La rupture d’un contrat à durée déterminée (CDD) par une société de production, ouvre droit à des dommages-intérêts au profit de l’artiste, même si l’exécution du contrat n’a pas commencé. Le montant de ces dommages-intérêts doit être au moins égal aux rémunérations qu’il aurait perçues jusqu’au terme du contrat.

L’article L 122-3-8 du code du travail prévoit que « sauf accord des parties, le CDD ne peut être rompu avant l’échéance du terme qu’en cas de faute grave ou de force majeure ». Ainsi, un CDD ne peut être rompu que si l’employeur et le salarié sont d’accord. En l’absence d’accord du salarié, l’employeur ne peut rompre un CDD qu’en cas de faute grave du salarié ou de force majeure. En cas de non respect de ces dispositions par l’employeur, l’article L 122-3-8 prévoit que le salarié a droit à des dommages-intérêts d’un montant « au moins égal aux rémunérations qu’il aurait perçues jusqu’au terme du contrat ».

Jusqu’à présent, lorsque le CDD était rompu avant exécution par l’employeur, la Cour de cassation n’appliquait pas cette disposition du code du travail. Le salarié, dans ce cas, pouvait prétendre à des dommages-intérêts, mais leur montant était librement déterminé par les juges.
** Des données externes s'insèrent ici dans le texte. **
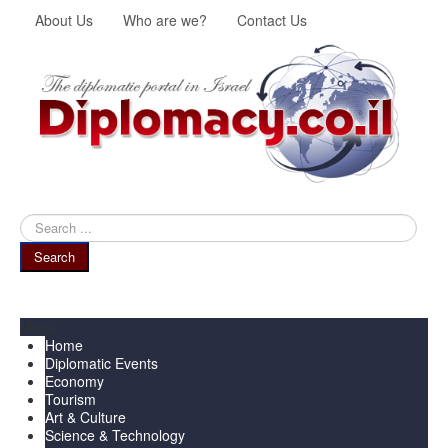
About Us
Who are we?
Contact Us
Search
...
Search
Menu
Home
Diplomatic Events
Economy
Tourism
Art & Culture
Science & Technology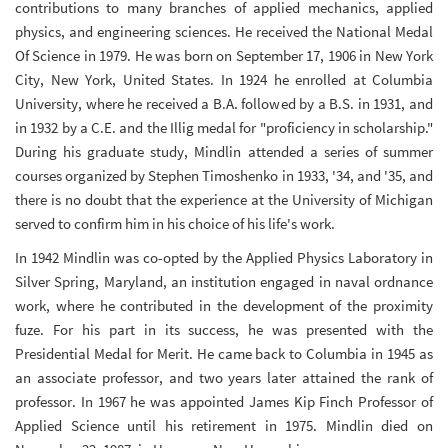
contributions to many branches of applied mechanics, applied
physics, and engineering sciences. He received the National Medal
Of Science in 1979. He was born on September 17, 1906 in New York
City, New York, United States. In 1924 he enrolled at Columbia
University, where he received a B.A. followed by a B.S. in 1931, and
in 1932 by a C.E. and the Illig medal for "proficiency in scholarship."
During his graduate study, Mindlin attended a series of summer
courses organized by Stephen Timoshenko in 1933, '34, and '35, and
there is no doubt that the experience at the University of Michigan
served to confirm him in his choice of his life's work.
In 1942 Mindlin was co-opted by the Applied Physics Laboratory in
Silver Spring, Maryland, an institution engaged in naval ordnance
work, where he contributed in the development of the proximity
fuze. For his part in its success, he was presented with the
Presidential Medal for Merit. He came back to Columbia in 1945 as
an associate professor, and two years later attained the rank of
professor. In 1967 he was appointed James Kip Finch Professor of
Applied Science until his retirement in 1975. Mindlin died on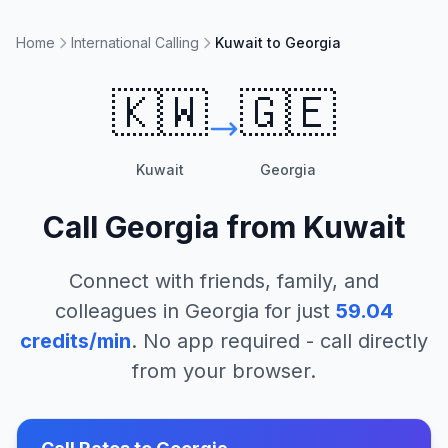
Home
International Calling
Kuwait to Georgia
🇰🇼
🇬🇪
Kuwait
Georgia
Call
Georgia
from
Kuwait
Connect with friends, family, and
colleagues in
Georgia
for just
59.04
credits/min
. No app required - call directly
from your browser.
Par conséquent, ils pouvaient être inférieurs aux rémunérations que le salarié aurait perçues jusqu’au terme du CDD. Cependant, la Cour de cassation vient d’abandonner cette position.

En l’espèce, une artiste avait été engagée dans le cadre d’un CDD par une société de production, pour le tournage d’un film qui devait se dérouler du 20 février 1995 au 15 mai 1995 et pour lequel elle devait être rémunérée 900 000 F.

Le 5 février 1995, la société avait informé l’artiste que le rôle serait tenu par une autre actrice et que le contrat était devenu sans objet.

L’artiste avait donc saisi les tribunaux afin d’obtenir l’octroi de dommages-intérêts d’un montant au moins égal à la rémunération qu’elle aurait perçue jusqu’à la fin du tournage, soit 900 000 F. Sa demande ayant été admise par la cour d’appel de Paris, le litige fut donc porté devant la Cour de cassation.

Dans cette décision, la Cour de cassation a considéré que :
- dès lors qu’un CDD a été conclu, sa rupture avant exécution par l’employeur ouvre droit pour le salarié à des dommages-intérêts ;
- et puisque cette rupture ne correspond pas à un des cas prévus par le code du travail (accord du salarié, faute grave ou force majeure), le montant de ces dommages-intérêts doit être au moins égal aux rémunérations qu’il aurait perçues jusqu’au terme du contrat.

Ainsi, l’artiste dont le CDD avait été rompu par la société de production peu de temps avant le début du tournage, a obtenu des dommages-intérêts d’un montant de 900000 F (c’est-à-dire égal à la rémunération qu’elle aurait perçue au cours de son contrat).

Par ailleurs, pour la Cour de cassation, l’article L 122-3-8 ne fixe que le minimum des dommages-intérêts que doit percevoir le salarié en réparation du préjudice lié à la rupture du CDD. Les juges ont donc la possibilité d’attribuer une indemnisation complémentaire dont ils apprécient eux-mêmes le montant.

L’artiste a ainsi pu obtenir, outre les 900000 F de dommages-intérêts, une indemnité complémentaire en réparation du préjudice moral subi.

Nb > En effet, le remplacement de l’artiste par une autre actrice avait été annoncé dans la presse ; en outre, elle devait tenir dans le film le rôle d’un personnage principal.